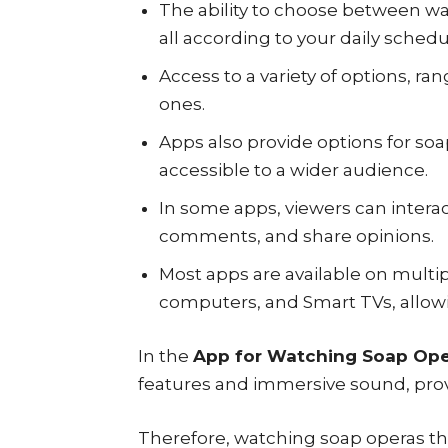
The ability to choose between wa
all according to your daily schedu
Access to a variety of options, ra
ones.
Apps also provide options for so
accessible to a wider audience.
In some apps, viewers can interac
comments, and share opinions.
Most apps are available on multi
computers, and Smart TVs, allowi
In the
App for Watching Soap Ope
features and immersive sound, pro
Therefore, watching soap operas th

TASK GOAL – What is the number of lines in the data above that contain the word "options"? Report the figure only.

RESPONSE TO THIS EXERCISE – 2